John Muir sitting by stream
(John Muir National Historic Site)
The species muirii is named for iconic California resident and really the world founder of the conservation movement John Muir. This species was described by Asa Gray based on a specimen that was first collected by John Muir. Asa Gray was one the most important botanists for North America as he would study and describe hundreds of new species. Gray worked as professor of natural history at Harvard University and was in continuous correspondence with Muir as Muir would continually send him plant specimens from the west.

As the years would go by other botanists found other populations of Carlquistia muirii. In total there are 21 known populations. C. muirii is a California endemic and is a California Native Plant Society California Rare Plant Rank 1B.3. It is found within the national parks and national forests of the Sierra Nevada with one population known from BLM land but within a wilderness area.

Climbing towards Church Dome. (photo by Duncan S. Bell)
If you choose to visit any of these populations you need a good amount of time as most are far from any road and you need a strong sense of adventure as this plant likes to grow on steep exposed rocky slopes and cliff faces often growing in very little soil with pine duff. It is the sort of plant that John Muir would describe as “the noblest plant mountaineers I ever saw” for they grow in inhospitable out of reach places.

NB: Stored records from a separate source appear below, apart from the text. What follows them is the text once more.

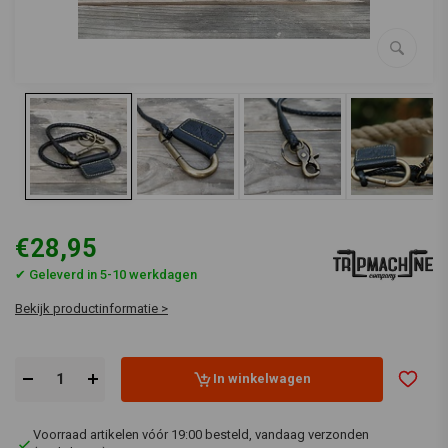
€28,95
✔ Geleverd in 5-10 werkdagen
Bekijk productinformatie >
In winkelwagen
Voorraad artikelen vóór 19:00 besteld, vandaag verzonden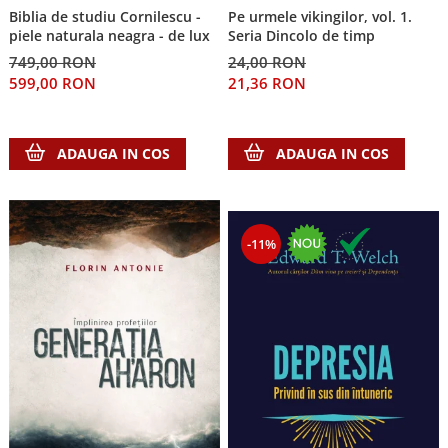
Biblia de studiu Cornilescu -
Pe urmele vikingilor, vol. 1.
Teologie
piele naturala neagra - de lux
Seria Dincolo de timp
A doua venire
749,00 RON
24,00 RON
Apologetica
599,00 RON
21,36 RON
Dogmatica
Istoria Bisericii
ADAUGA IN COS
ADAUGA IN COS
Misiune
Viata crestina
Contemporaneitate
Devotional
-11%
Diverse
Lupta Spirituala
Schimbarea caracterului
Slujire
Suferinta
Viata din belsug
Viata de zi cu zi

Steep rocky slopes and cliffs were Carquistia muirii grows.
Plant can be seen at bottom right. (photo by Duncan S. Bell)
 I decided I would like to see this plant in its natural habitat and decided on a population that had not been visited in over 30 years that was found on Church Dome within the Domeland wilderness in Sequoia National Forest first found by explorer and botanist extaordinaire Jim Shevock. The record on the California Natural Diversity Database for this population states that this population is best reached from the east side of Church Dome. I was spending the next three days in the area by myself with no cell phone reception or radio and as I got closer to the base of the east side of the dome I decided that it would be suicide to climb up that way so I headed for the center and later headed east where the scrambling was more manageable. I’m glad I made my approach in this manner as I found Shevocks population as well as a few others further to the west. The trip was a success.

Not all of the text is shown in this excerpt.